埃塞俄比亞已經得到了蘇丹和美國的支持,美國認為它是反恐戰爭的關鍵盟友,尤其是在索馬里和非洲之角。埃塞俄比亞最近也得到了土耳其的支持,埃塞俄比亞總統穆拉圖·特蘇姆(Mulatu Teshome)於2018年2月前往安卡拉與埃爾多安會晤。2017年11月,埃塞俄比亞總理在多哈簽署了一份雙邊合作的重要協議——卡塔爾甚至指責,埃及媒體關於其資助大壩的新聞是假新聞的好例子。

水源之戰?

如果外交手段失敗,是否會發生戰爭?布特羅斯·布特羅斯-加利(Boutros Boutros-Ghali)在1992年剛成為聯合國秘書長時就曾發出預言:“下一次中東衝突將會發生在水源之上……水將會成為比石油更加珍貴的資源。
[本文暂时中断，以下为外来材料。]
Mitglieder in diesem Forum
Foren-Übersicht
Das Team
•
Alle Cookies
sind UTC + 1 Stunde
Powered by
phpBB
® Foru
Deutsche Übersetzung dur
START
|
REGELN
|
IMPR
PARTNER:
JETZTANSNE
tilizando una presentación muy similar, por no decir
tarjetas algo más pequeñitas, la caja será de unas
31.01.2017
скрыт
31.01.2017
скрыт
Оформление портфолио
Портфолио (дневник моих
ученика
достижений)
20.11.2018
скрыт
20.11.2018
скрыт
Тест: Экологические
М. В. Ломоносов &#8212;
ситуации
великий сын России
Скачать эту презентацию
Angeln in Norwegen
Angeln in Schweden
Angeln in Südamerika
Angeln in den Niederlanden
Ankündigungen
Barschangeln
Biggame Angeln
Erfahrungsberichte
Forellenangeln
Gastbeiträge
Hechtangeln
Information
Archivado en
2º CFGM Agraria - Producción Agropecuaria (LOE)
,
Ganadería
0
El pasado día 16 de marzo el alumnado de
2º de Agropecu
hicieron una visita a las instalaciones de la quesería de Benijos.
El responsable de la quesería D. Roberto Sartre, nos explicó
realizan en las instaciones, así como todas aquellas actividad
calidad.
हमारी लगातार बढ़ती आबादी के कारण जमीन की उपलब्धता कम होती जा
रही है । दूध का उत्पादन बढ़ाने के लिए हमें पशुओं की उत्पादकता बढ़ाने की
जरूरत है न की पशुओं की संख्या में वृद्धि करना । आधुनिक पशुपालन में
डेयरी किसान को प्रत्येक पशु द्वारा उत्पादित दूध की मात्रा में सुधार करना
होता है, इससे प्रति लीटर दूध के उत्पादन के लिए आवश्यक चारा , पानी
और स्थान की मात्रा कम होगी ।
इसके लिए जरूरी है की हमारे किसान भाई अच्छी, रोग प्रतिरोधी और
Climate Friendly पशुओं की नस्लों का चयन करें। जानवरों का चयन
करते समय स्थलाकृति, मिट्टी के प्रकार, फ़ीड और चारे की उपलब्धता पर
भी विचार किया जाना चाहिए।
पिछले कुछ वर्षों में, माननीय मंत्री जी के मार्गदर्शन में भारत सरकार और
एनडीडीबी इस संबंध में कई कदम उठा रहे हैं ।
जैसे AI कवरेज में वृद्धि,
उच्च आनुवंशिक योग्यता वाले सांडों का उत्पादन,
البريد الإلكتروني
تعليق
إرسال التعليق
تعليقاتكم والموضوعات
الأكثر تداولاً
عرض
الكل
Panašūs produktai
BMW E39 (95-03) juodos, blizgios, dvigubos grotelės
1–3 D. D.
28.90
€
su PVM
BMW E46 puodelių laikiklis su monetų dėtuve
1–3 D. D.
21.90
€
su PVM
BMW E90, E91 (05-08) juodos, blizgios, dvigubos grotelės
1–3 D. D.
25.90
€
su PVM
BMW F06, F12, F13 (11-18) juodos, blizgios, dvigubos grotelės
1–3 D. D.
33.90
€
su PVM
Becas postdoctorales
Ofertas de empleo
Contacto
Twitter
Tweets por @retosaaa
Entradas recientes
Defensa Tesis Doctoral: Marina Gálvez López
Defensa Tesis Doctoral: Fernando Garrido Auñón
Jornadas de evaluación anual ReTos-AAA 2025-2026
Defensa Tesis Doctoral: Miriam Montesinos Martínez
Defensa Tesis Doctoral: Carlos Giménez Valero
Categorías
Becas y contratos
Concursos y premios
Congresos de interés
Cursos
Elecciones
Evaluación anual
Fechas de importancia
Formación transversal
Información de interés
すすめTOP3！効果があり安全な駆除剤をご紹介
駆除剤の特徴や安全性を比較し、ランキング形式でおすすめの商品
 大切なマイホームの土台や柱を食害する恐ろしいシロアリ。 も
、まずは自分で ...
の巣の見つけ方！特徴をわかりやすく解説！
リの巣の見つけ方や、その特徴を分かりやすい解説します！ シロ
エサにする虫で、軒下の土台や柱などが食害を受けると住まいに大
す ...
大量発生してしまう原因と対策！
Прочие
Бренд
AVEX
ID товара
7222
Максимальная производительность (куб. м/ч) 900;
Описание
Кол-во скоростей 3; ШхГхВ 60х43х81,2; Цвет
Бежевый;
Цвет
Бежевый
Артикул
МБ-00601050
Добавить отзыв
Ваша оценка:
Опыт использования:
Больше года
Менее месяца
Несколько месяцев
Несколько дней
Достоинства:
”的確,該地區的武力威脅非常嚴重,1月份蘇丹媒體宣佈與埃塞俄比亞建立聯合軍事力量保衛大壩。埃及艦隊正在曼德海峽巡航,在也門戰爭中發揮作用,但它很可能會捲入與埃塞俄比亞的武裝衝突中。開羅也在厄立特里亞部署了軍隊,後者是埃塞俄比亞懷恨在心的敵人,兩國曾在1998至2000年間進行了一場血腥的戰爭。一位埃及外交官承認:“然而,雖然我們對埃塞俄比亞的軍事優勢是不可否認的,但戰爭的可能性不大。埃及將完全孤立,而這項行動本身可能也不像我們的報告者相信的那麼容易。”
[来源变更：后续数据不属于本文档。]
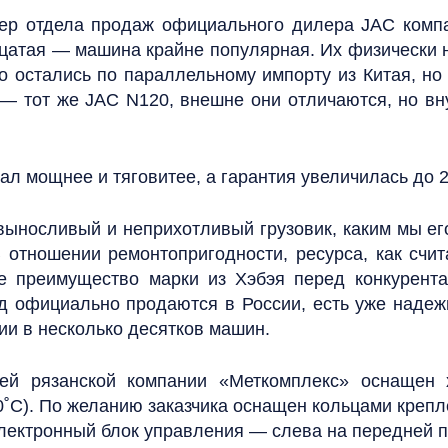
жер отдела продаж официального дилера JAC комп
цатая — машина крайне популярная. Их физически не
ino остались по параллельному импорту из Китая, н
 — тот же JAC N120, внешне они отличаются, но вну
ал мощнее и тяговитее, а гарантия увеличилась до 2
 выносливый и неприхотливый грузовик, каким мы е
 отношении ремонтопригодности, ресурса, как счит
е преимущество марки из Хэбэя перед конкурента
од официально продаются в России, есть уже надеж
ии в несколько десятков машин.
лей рязанской компании «Меткомплекс» оснащен 
10˚C). По желанию заказчика оснащен кольцами креп
лектронный блок управления — слева на передней п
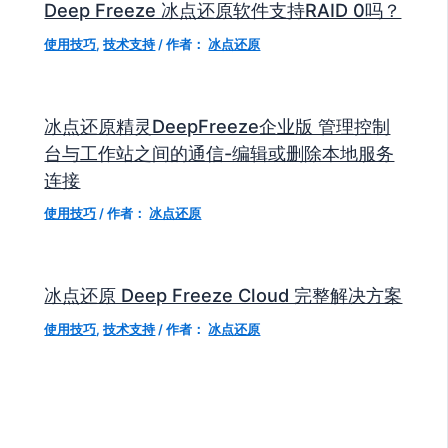
Deep Freeze 冰点还原软件支持RAID 0吗？
使用技巧
,
技术支持
/ 作者：
冰点还原
冰点还原精灵DeepFreeze企业版 管理控制
台与工作站之间的通信-编辑或删除本地服务
连接
使用技巧
/ 作者：
冰点还原
冰点还原 Deep Freeze Cloud 完整解决方案
使用技巧
,
技术支持
/ 作者：
冰点还原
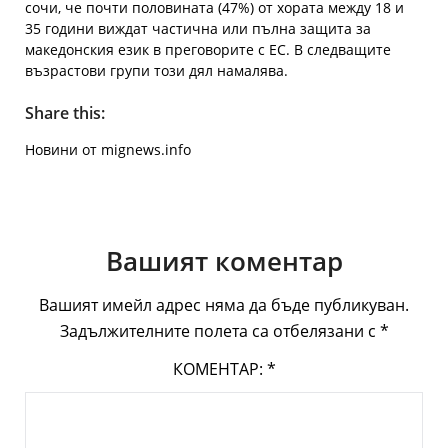
сочи, че почти половината (47%) от хората между 18 и
35 години виждат частична или пълна защита за
македонския език в преговорите с ЕС. В следващите
възрастови групи този дял намалява.
Share this:
Новини от mignews.info
Вашият коментар
Вашият имейл адрес няма да бъде публикуван.
Задължителните полета са отбелязани с
*
КОМЕНТАР:
*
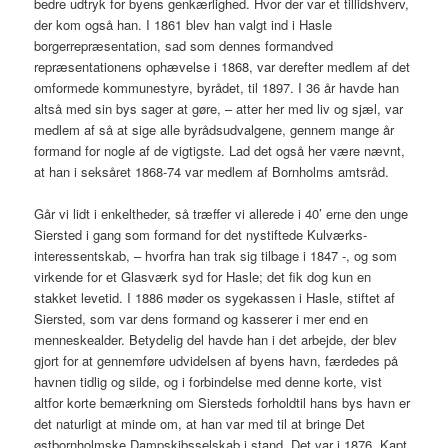
bedre udtryk for byens genkærlighed. Hvor der var et tillidshverv,
der kom også han. I 1861 blev han valgt ind i Hasle
borgerrepræsentation, sad som dennes formandved
repræsentationens ophævelse i 1868, var derefter medlem af det
omformede kommunestyre, byrådet, til 1897. I 36 år havde han
altså med sin bys sager at gøre, – atter her med liv og sjæl, var
medlem af så at sige alle byrådsudvalgene, gennem mange år
formand for nogle af de vigtigste. Lad det også her være nævnt,
at han i seksåret 1868-74 var medlem af Bornholms amtsråd.
Går vi lidt i enkeltheder, så træffer vi allerede i 40’ erne den unge
Siersted i gang som formand for det nystiftede Kulværks-
interessentskab, – hvorfra han trak sig tilbage i 1847 -, og som
virkende for et Glasværk syd for Hasle; det fik dog kun en
stakket levetid. I 1886 møder os sygekassen i Hasle, stiftet af
Siersted, som var dens formand og kasserer i mer end en
menneskealder. Betydelig del havde han i det arbejde, der blev
gjort for at gennemføre udvidelsen af byens havn, færdedes på
havnen tidlig og silde, og i forbindelse med denne korte, vist
altfor korte bemærkning om Siersteds forholdtil hans bys havn er
det naturligt at minde om, at han var med til at bringe Det
østbornholmske Dampskibsselskab i stand. Det var i 1876, Kapt.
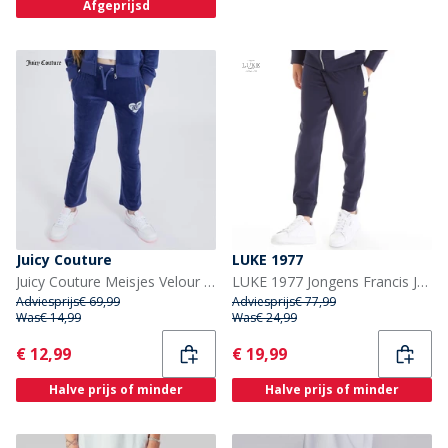
Afgeprijsd
Juicy Couture
LUKE 1977
Juicy Couture Meisjes Velour Joggingbroek Blauw
LUKE 1977 Jongens Francis Joggingbroek Blauw
Adviesprijs
€ 69,99
Adviesprijs
€ 77,99
Was
€ 14,99
Was
€ 24,99
Current
Current
€ 12,99
€ 19,99
Halve prijs of minder
Halve prijs of minder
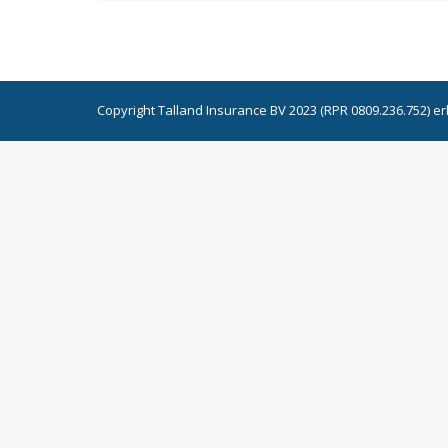
Copyright Talland Insurance BV 2023 (RPR 0809.236.752) e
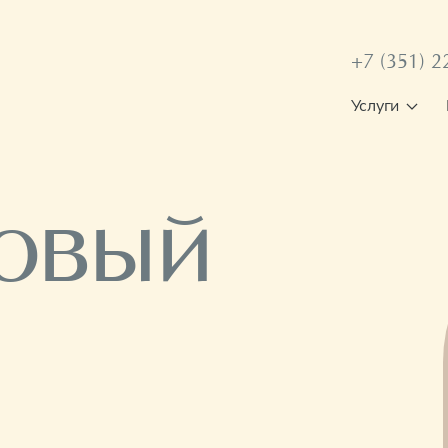
+7 (351) 2
Услуги
овый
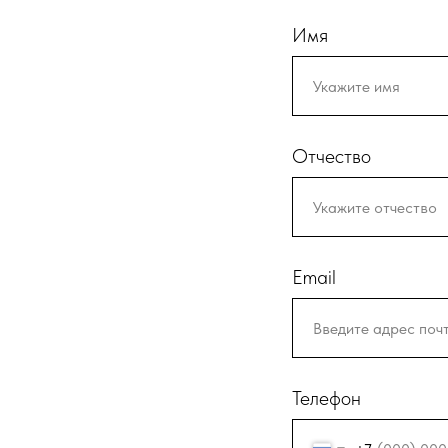
Имя
Отчество
Email
Телефон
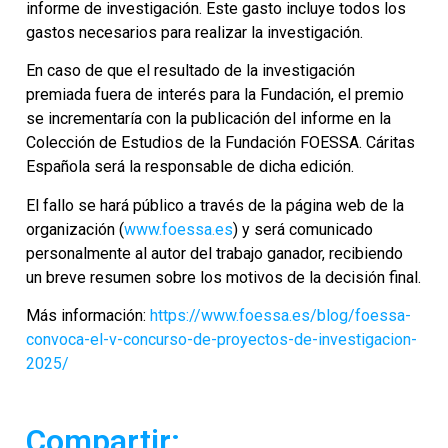
informe de investigación. Este gasto incluye todos los
gastos necesarios para realizar la investigación.
En caso de que el resultado de la investigación
premiada fuera de interés para la Fundación, el premio
se incrementaría con la publicación del informe en la
Colección de Estudios de la Fundación FOESSA. Cáritas
Española será la responsable de dicha edición.
El fallo se hará público a través de la página web de la
organización (
www.foessa.es
) y será comunicado
personalmente al autor del trabajo ganador, recibiendo
un breve resumen sobre los motivos de la decisión final.
Más información:
https://www.foessa.es/blog/foessa-
convoca-el-v-concurso-de-proyectos-de-investigacion-
2025/
Compartir:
一位埃及記者觀察道:“對於塞西而言,最好慢慢地加快步伐,一直等到3月底總統選舉。”但是接下來會發生什麼呢?等到埃塞俄比亞人在明年夏天開始蓄積數十億立方米的水源,剝奪埃及的資源時?自2013年以來,塞西已經發展出一種民族主義、實際上是一種沙文主義的修辭,但是去年埃及向沙特阿拉伯轉交了沙特士兵剛剛進駐的蒂朗島和沙納菲群島,即便在他最堅定追隨著中也有很多抗議,塞西的聲望驟降。他會讓埃及失去尼羅河——這個國家幾千年來的頸靜脈嗎?

本文原載於2018年2月15日東方二十一網站(orientxxi.info),作者系東方二十一出版總監,盧南峰譯。